L’obiettivo, quindi, è chiudere l’intesa al più presto, anche se questo porterà a depotenziare notevolmente il pacchetto di misure inizialmente proposte dalla Commissione europea: il divieto d’ingresso per gli ex militari russi verrà annacquato, il patriarca della Chiesa Ortodossa russa, Kirill, non verrà inserito nella lista degli individui soggetti a sanzioni e il divieto di importare pesce dalla Russia sparirà.
Nel corso dell’esame delle sanzioni, alcuni governi – soprattutto quelli di Lisbona e Berlino – si sono opposti in particolare alla proposta di bloccare le importazioni di merluzzo (molto consumato in Portogallo) e del pollock d’Alaska congelato, che l’industria alimentare tedesca utilizza per produrre i bastoncini di pesce. Visto che le resistenze sono parse insormontabili, la messa al bando del pesce russo è stata depennata dal pacchetto di sanzioni.
Il piano per inserire Kirill nella lista dei sanzionati aveva dovuto fare sin da subito i conti con il veto della Bulgaria, la cui popolazione è a maggioranza ortodossa. Anche l’Italia aveva espresso una riserva, con una mossa che secondo fonti diplomatiche europee era stata ispirata dal Vaticano. Sofia si è anche opposta all’inserimento nella black list di Vagit Alekperov, presidente del colosso petrolifero russo Lukoil. In questo caso, la motivazione è legata al fatto che questo avrebbe compromesso il funzionamento della “Lukoil Neftochim”, unica raffineria bulgara che si trova nella città di Burgas, sulle rive del Mar Nero.
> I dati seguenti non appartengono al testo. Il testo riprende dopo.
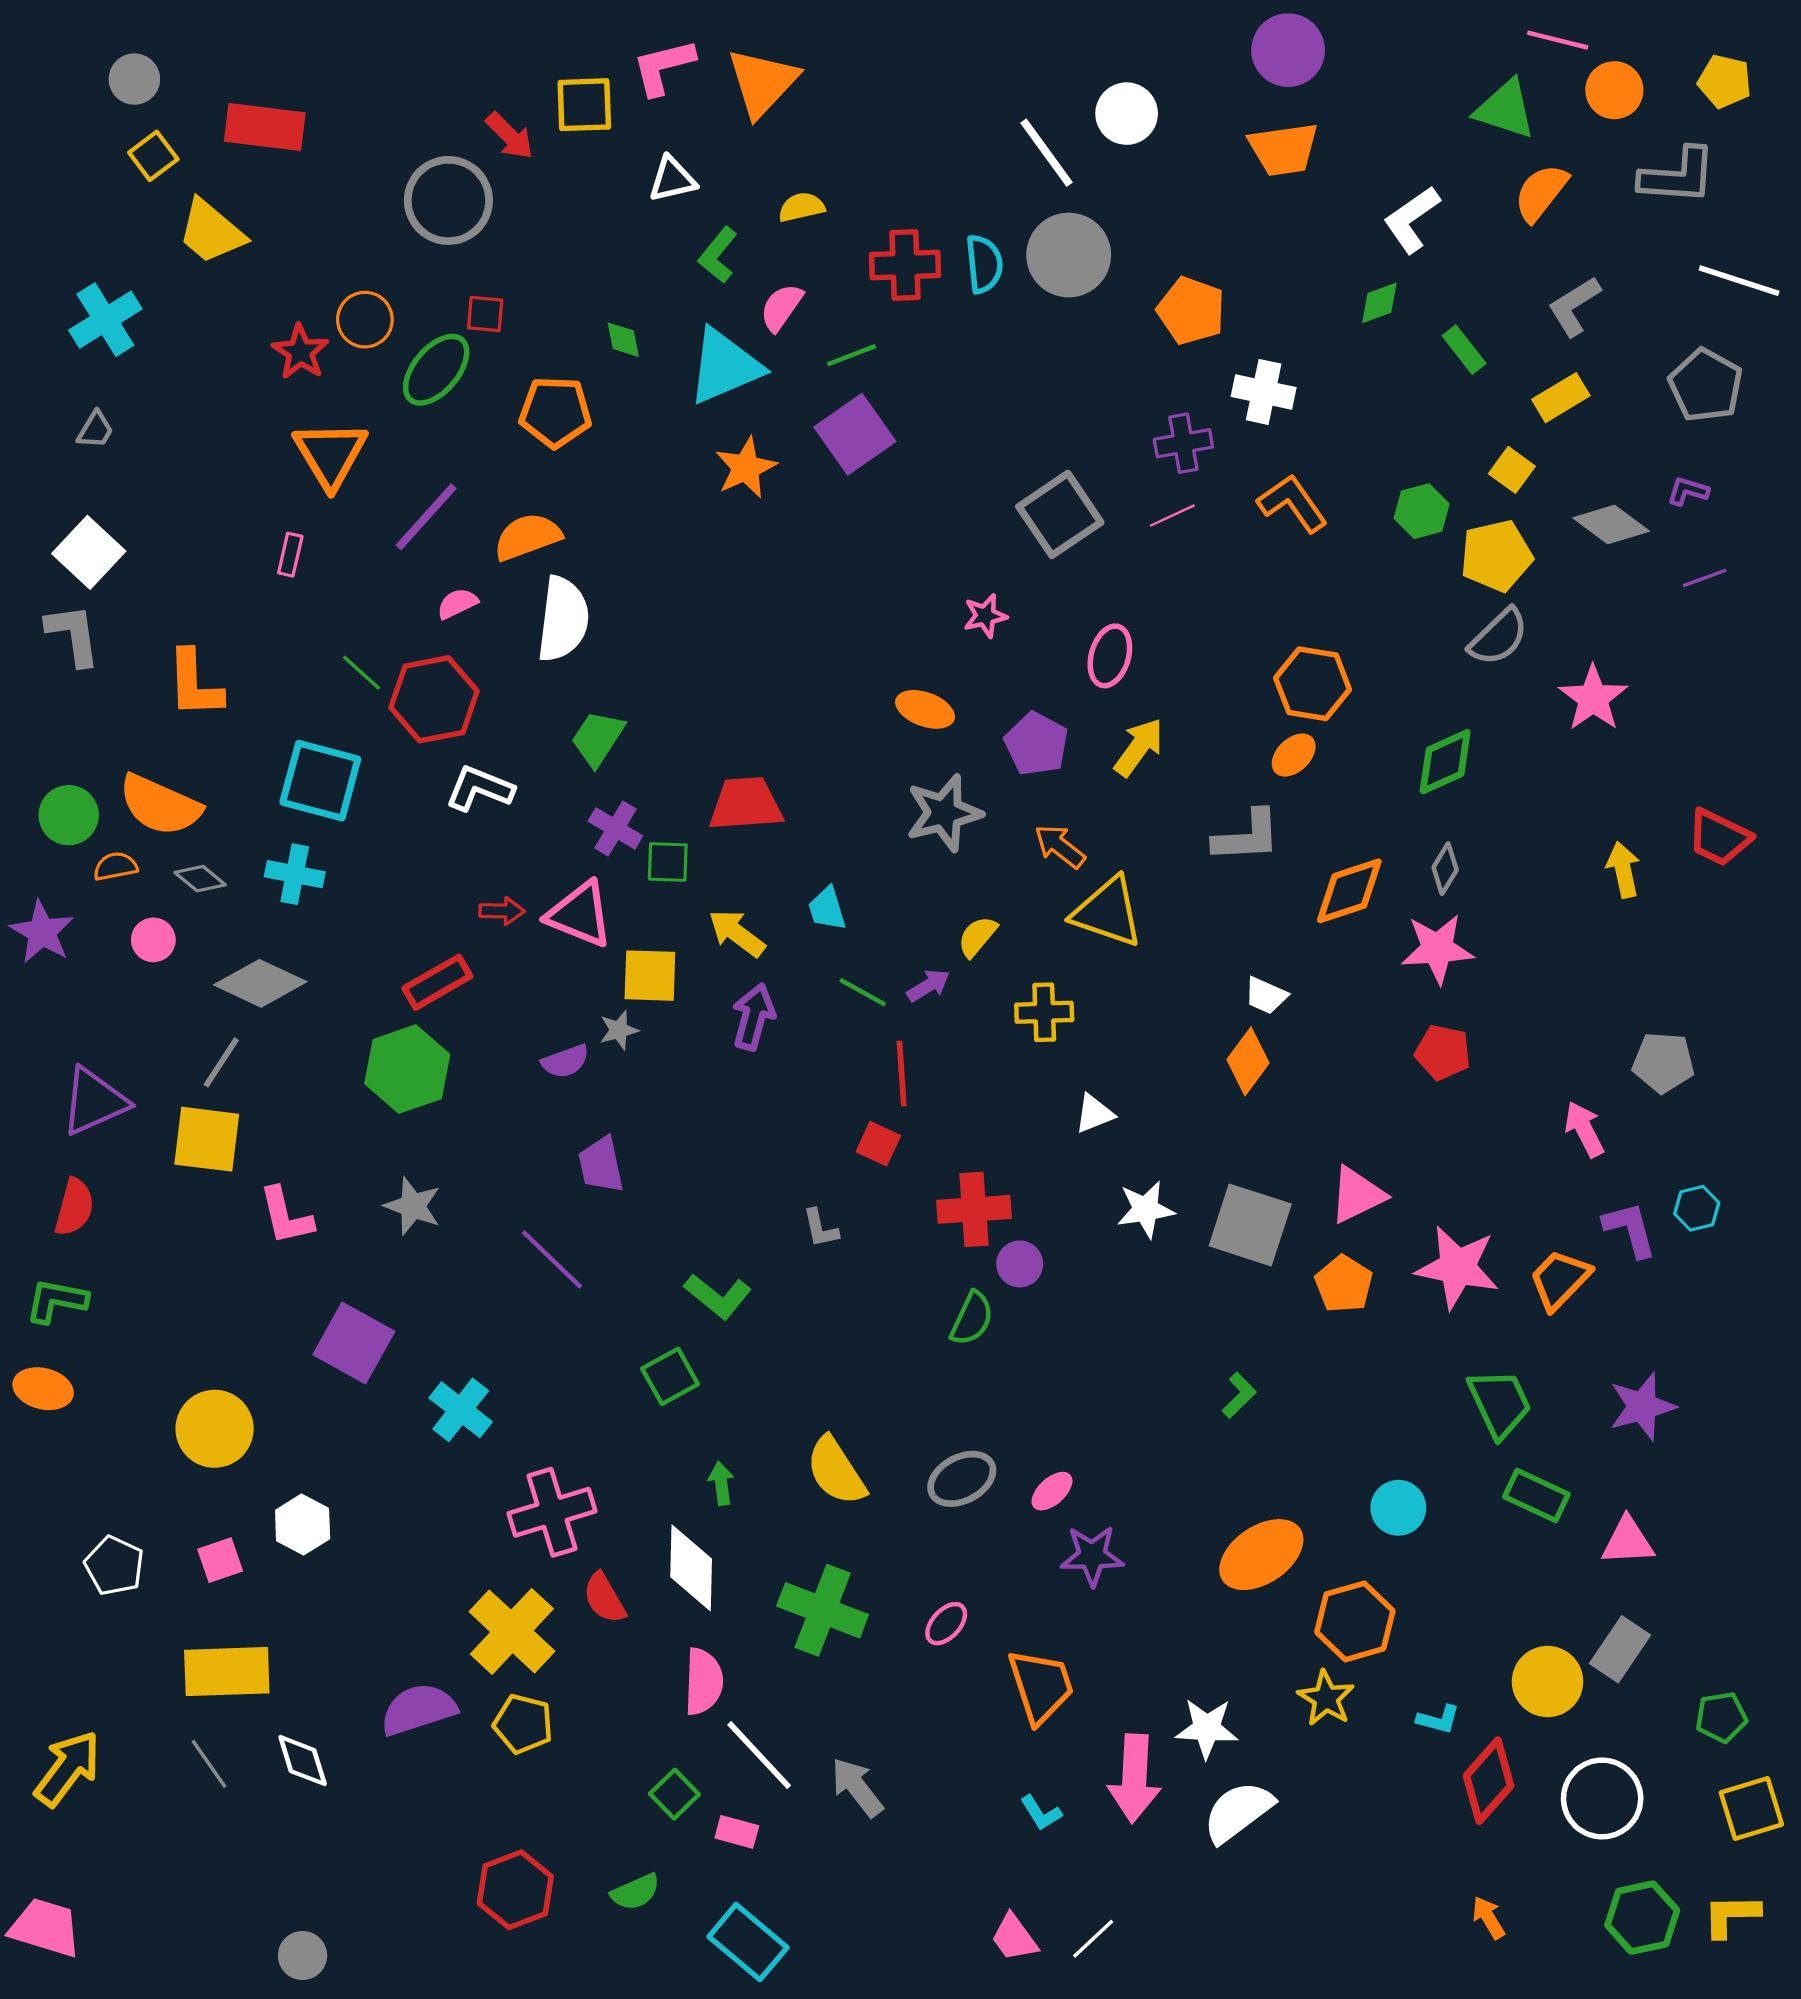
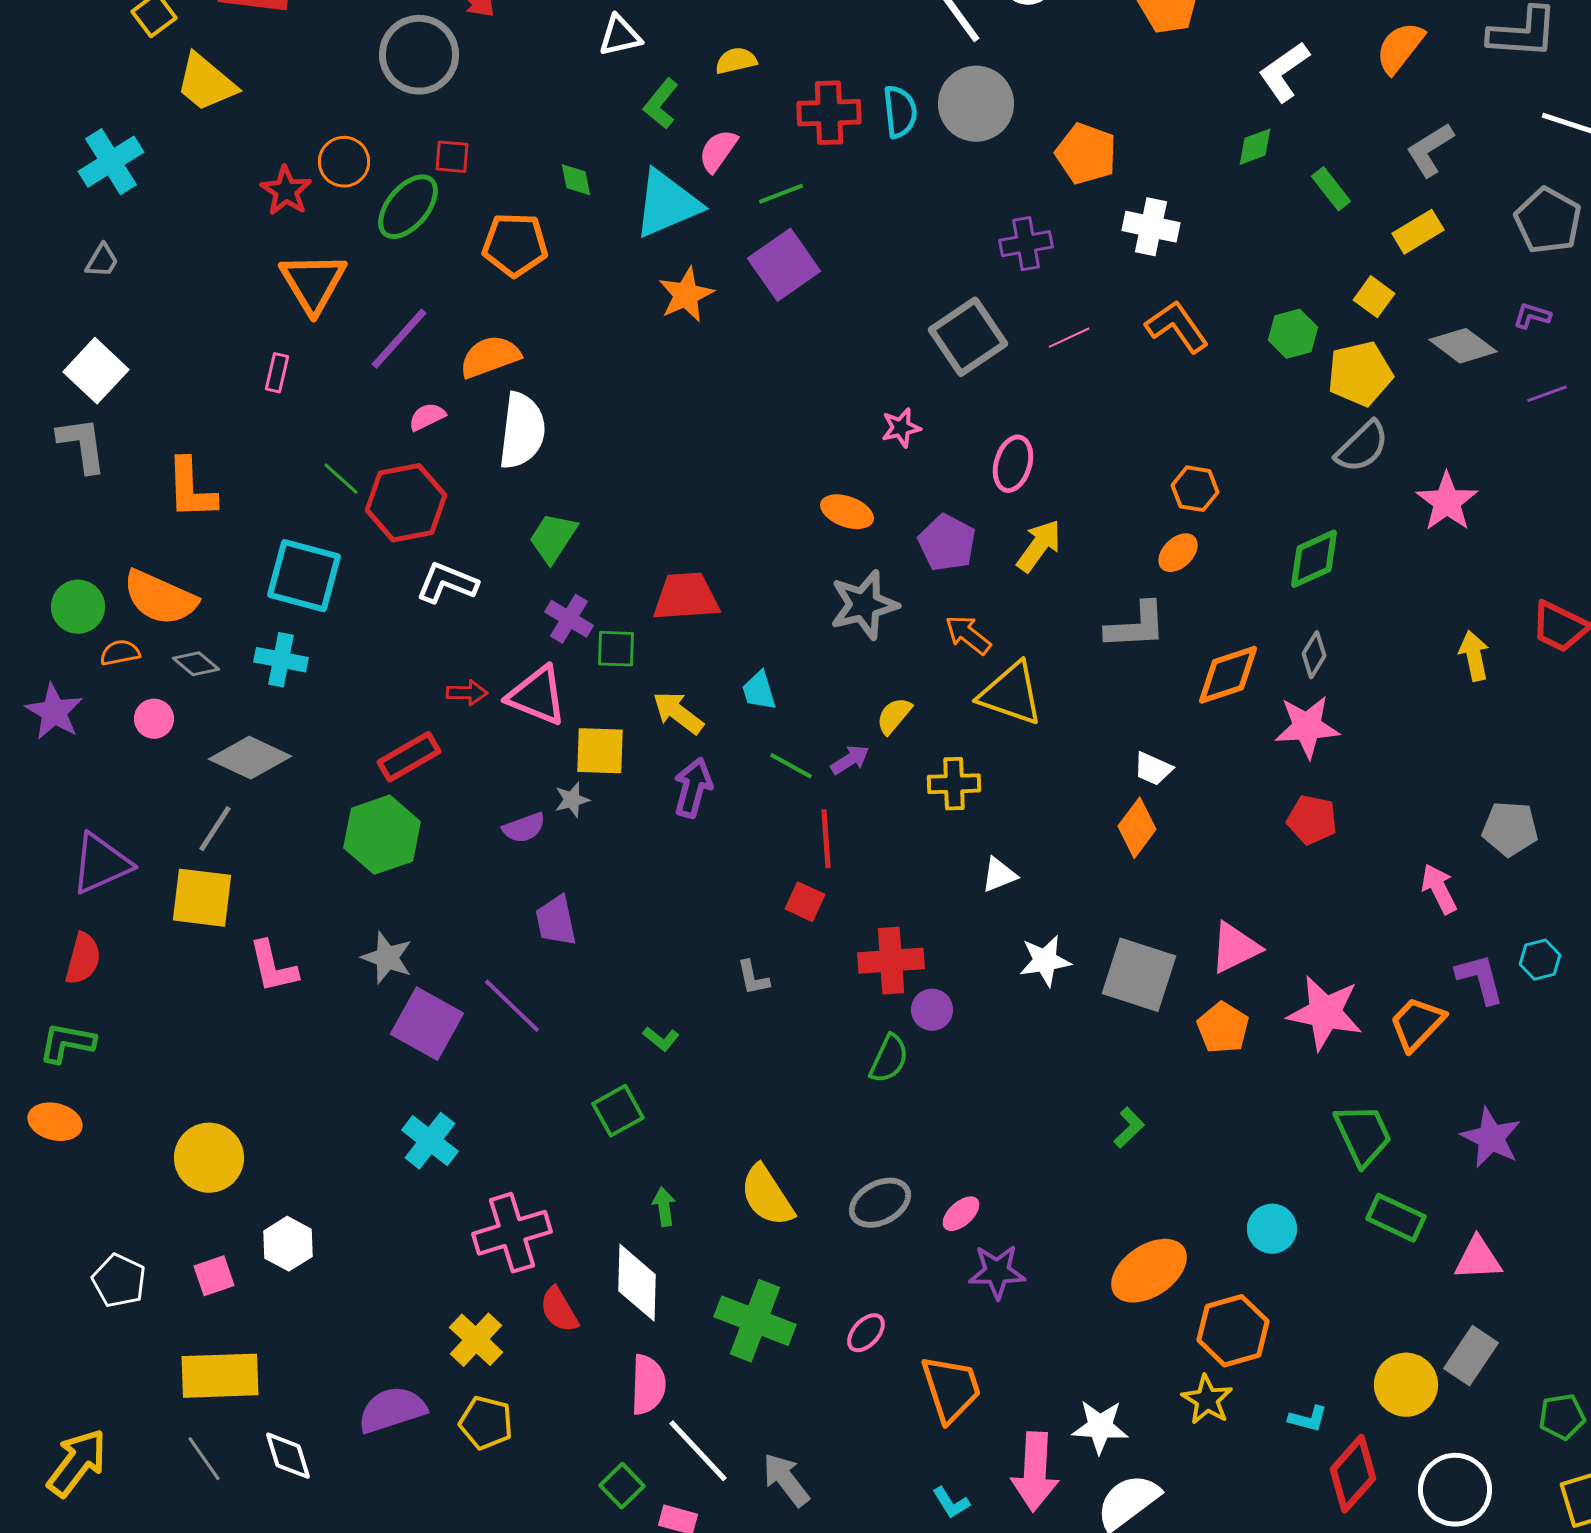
purple cross: (1183, 443) -> (1026, 244), moved
orange hexagon: (1313, 684) -> (1195, 489), size x0.7
green L-shape: (718, 1296) -> (661, 1039), size x0.6
purple square: (354, 1343) -> (427, 1024), moved
purple star: (1642, 1406) -> (1491, 1138), turned -30
yellow cross: (512, 1631) -> (476, 1340), size x0.7

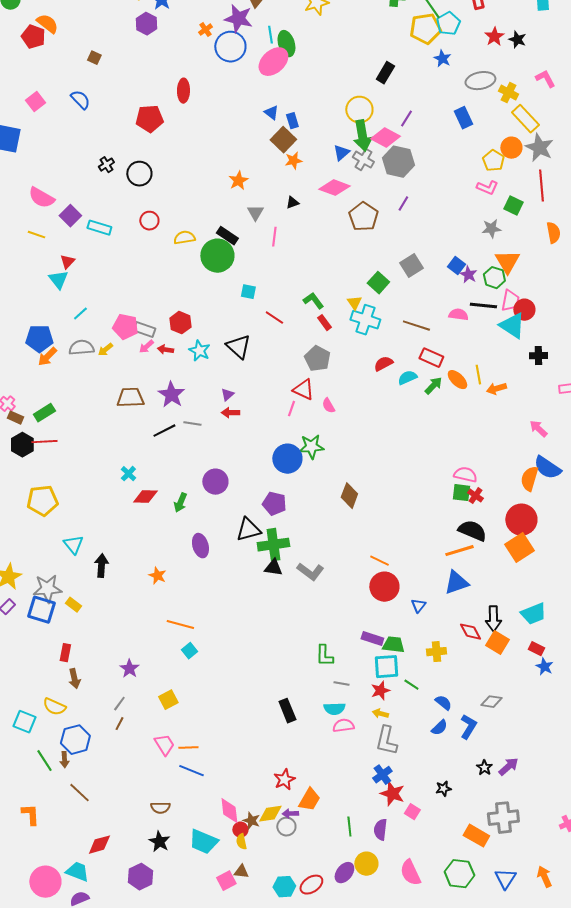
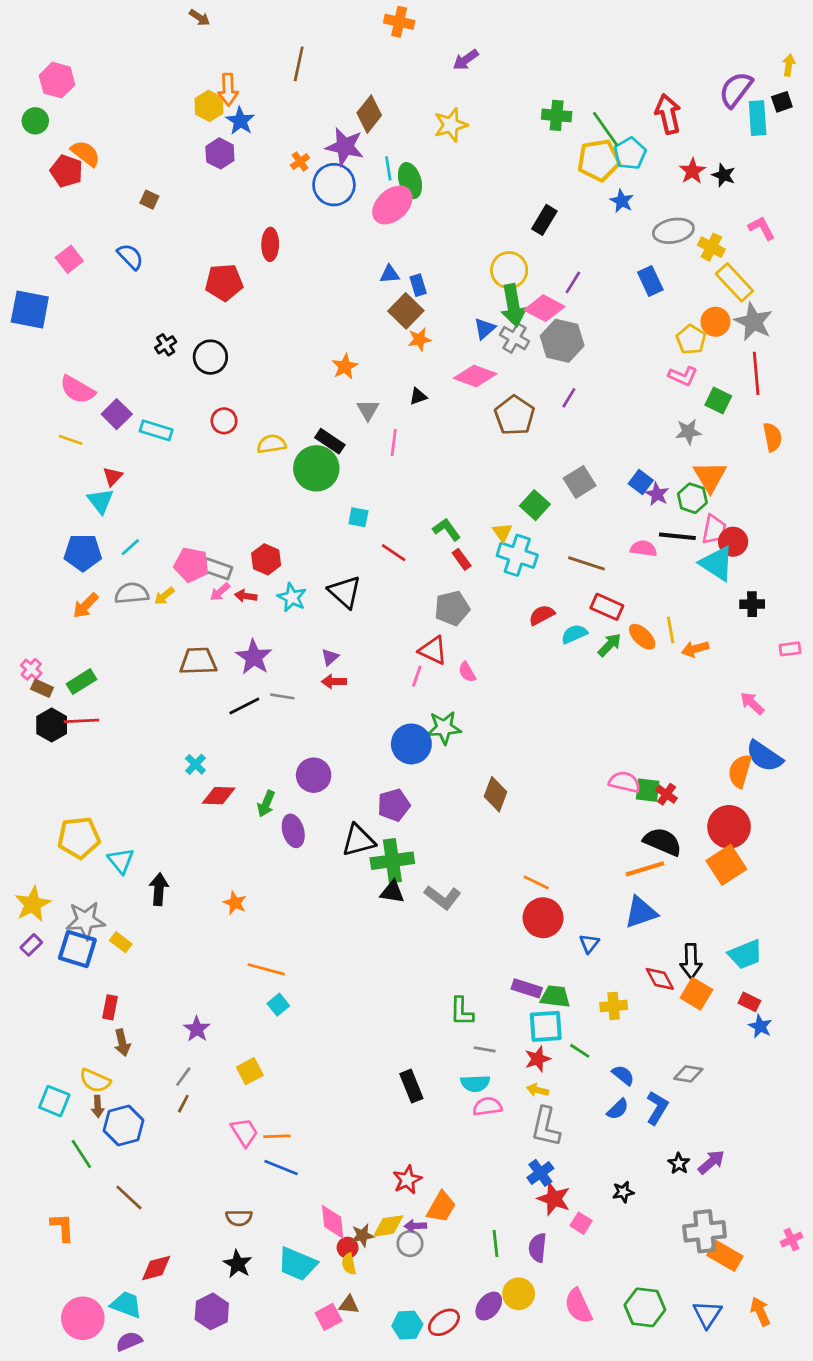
blue triangle: (271, 113) -> (390, 274), turned -42
blue pentagon: (39, 339) -> (83, 553), moved
gray pentagon: (317, 359) -> (452, 608), turned 30
pink semicircle: (465, 475) -> (624, 782), moved
yellow pentagon: (42, 501) -> (79, 838), moved
purple pentagon: (274, 504) -> (394, 805), turned -30
purple ellipse: (200, 546) -> (293, 831), moved
brown arrow: (64, 760) -> (98, 1106), moved
brown star: (251, 821) -> (362, 1235), turned -30
orange rectangle: (476, 836) -> (725, 1256), moved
Per quanto riguarda il divieto d’ingresso per gli ex combattenti russi, l’idea iniziale era di introdurre una messa al bando dei visti per i cittadini russi che avevano prestato servizio nelle forze armate dall’inizio dell’invasione in Ucraina. Anche per chi aveva avuto soltanto ruoli amministrativi o logistici. Poi però sono stati introdotti dei correttivi, limitando il divieto soltanto a chi ha effettivamente combattuto. Francia e Italia, ma anche Grecia e Spagna, tutte destinazioni turistiche, avevano contestato la misura, sostenendo che avrebbe comportato oneri e responsabilità eccessivi per gli uffici doganali, costretti a verificare il background di ogni singolo cittadino. Possibile un ulteriore depotenziamento del divieto, in modo da lasciare maggiore autonomia agli Stati membri.
La Grecia, sostenuta da Cipro e Malta, ha invece contestato altri elementi del pacchetto, in particolare quelli che hanno un impatto sul settore del trasporto marittimo. La Commissione aveva proposto di vietare la rivendita alla Russia delle navi adibite al trasporto di gas naturale liquefatto, al pari di quanto succede con le petroliere. Ma anche su questo punto potrebbero esserci delle modifiche sostanziali.